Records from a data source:

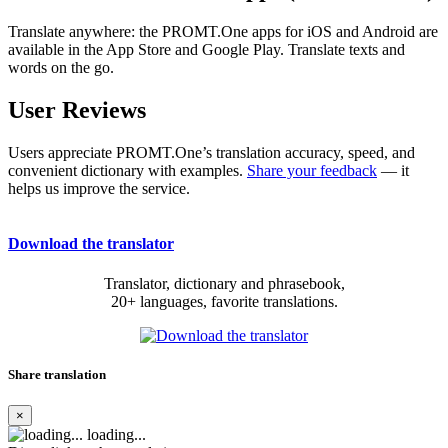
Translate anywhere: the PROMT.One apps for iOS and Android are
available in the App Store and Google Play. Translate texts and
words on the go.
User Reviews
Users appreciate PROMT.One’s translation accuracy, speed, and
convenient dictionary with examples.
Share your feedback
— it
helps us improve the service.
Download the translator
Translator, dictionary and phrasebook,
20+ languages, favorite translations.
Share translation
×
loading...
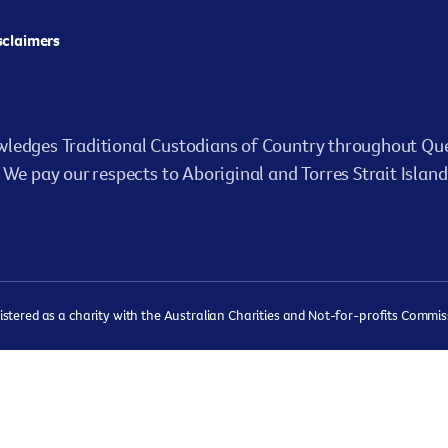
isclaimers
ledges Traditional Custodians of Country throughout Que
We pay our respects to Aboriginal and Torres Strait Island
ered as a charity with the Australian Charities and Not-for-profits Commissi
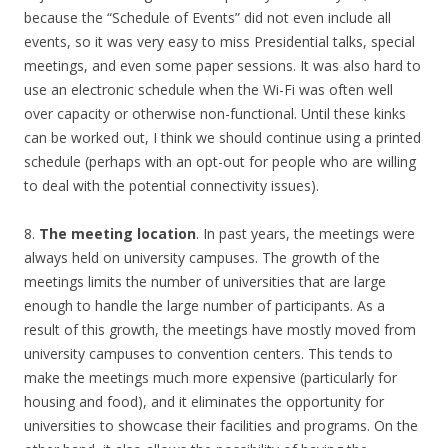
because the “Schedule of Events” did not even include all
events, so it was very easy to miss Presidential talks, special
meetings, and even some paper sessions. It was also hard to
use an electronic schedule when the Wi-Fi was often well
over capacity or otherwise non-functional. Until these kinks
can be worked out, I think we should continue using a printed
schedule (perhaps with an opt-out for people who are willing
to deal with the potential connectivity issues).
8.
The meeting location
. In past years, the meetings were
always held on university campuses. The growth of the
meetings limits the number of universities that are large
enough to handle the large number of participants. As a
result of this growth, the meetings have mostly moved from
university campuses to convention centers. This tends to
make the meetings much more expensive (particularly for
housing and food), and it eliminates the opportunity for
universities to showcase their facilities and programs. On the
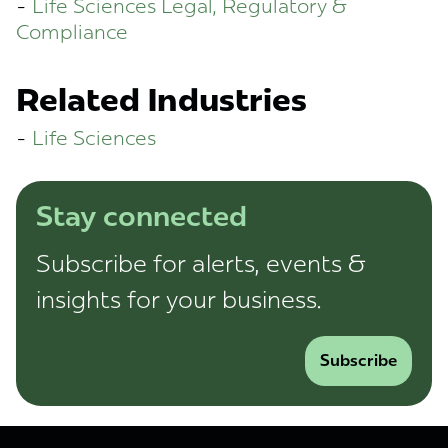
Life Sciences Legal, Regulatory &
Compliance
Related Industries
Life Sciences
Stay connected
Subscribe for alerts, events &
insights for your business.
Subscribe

...

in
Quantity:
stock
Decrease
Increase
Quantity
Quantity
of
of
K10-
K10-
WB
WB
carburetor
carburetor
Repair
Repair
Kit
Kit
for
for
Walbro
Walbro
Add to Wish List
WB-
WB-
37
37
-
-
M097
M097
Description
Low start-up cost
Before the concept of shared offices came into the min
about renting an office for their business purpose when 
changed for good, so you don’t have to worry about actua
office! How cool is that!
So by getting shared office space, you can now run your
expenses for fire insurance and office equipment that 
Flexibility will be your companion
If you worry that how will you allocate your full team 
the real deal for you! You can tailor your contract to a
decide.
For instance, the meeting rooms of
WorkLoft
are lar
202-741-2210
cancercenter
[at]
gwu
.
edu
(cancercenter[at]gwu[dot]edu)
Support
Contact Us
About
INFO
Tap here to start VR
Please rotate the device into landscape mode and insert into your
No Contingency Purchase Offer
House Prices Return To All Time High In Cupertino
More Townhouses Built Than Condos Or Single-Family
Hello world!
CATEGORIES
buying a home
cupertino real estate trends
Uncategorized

...

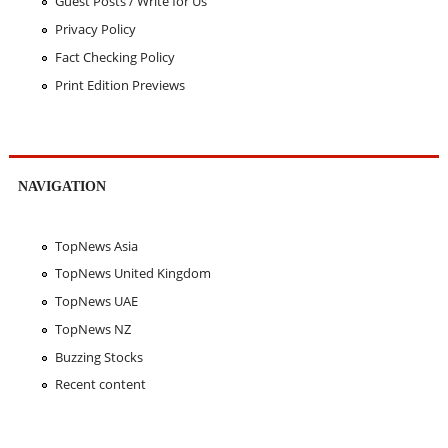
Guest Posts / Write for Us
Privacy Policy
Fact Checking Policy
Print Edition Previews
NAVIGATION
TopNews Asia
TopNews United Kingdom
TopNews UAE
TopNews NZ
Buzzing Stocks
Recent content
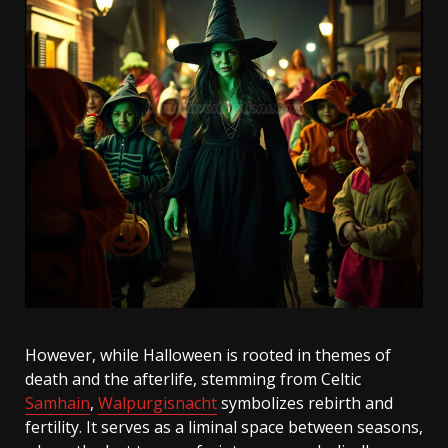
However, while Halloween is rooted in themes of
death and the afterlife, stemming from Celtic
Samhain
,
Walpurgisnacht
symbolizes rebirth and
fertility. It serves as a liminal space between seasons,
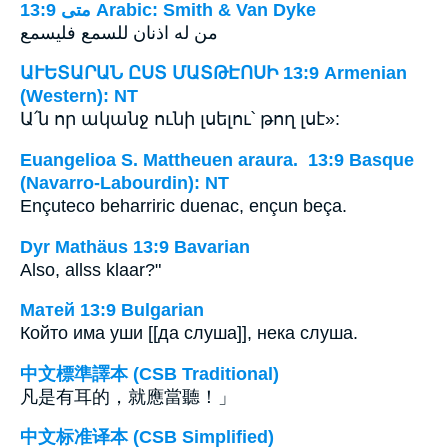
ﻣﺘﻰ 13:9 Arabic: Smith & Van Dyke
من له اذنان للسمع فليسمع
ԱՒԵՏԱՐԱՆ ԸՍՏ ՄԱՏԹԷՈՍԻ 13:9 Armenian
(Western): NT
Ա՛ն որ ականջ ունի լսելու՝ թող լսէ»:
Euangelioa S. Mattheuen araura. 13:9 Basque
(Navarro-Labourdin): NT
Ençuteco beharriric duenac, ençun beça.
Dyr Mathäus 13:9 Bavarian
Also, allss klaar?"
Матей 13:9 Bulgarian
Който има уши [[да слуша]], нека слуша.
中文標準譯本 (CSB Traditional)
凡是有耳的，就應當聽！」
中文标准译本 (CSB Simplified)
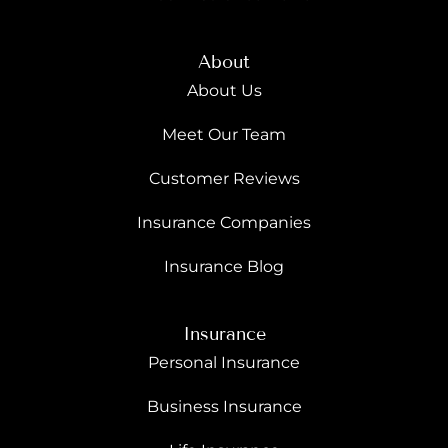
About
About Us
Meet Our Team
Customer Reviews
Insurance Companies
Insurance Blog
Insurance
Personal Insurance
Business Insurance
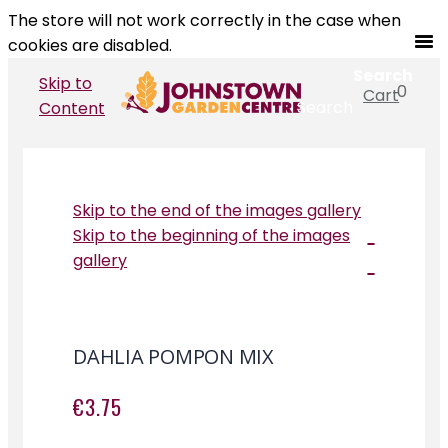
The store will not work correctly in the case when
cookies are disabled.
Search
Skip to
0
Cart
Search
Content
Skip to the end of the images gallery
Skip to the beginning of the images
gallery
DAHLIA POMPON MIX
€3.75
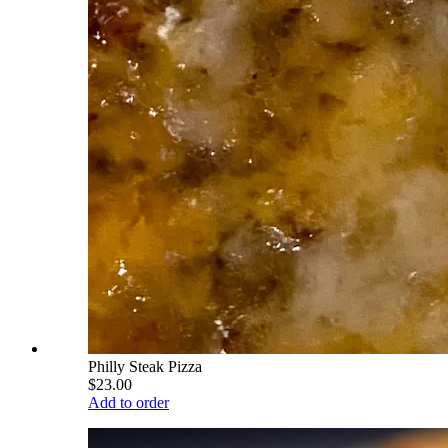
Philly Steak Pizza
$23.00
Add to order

→ What the exercise asks:
From the data above, output exactly the lines between the one containing "Translate anywhere: the" and the one containing "Download the translator", counting both of them.

→ Answer space:
Translate anywhere: the PROMT.One apps for iOS and Android are
available in the App Store and Google Play. Translate texts and
words on the go.
User Reviews
Users appreciate PROMT.One’s translation accuracy, speed, and
convenient dictionary with examples.
Share your feedback
— it
helps us improve the service.
Download the translator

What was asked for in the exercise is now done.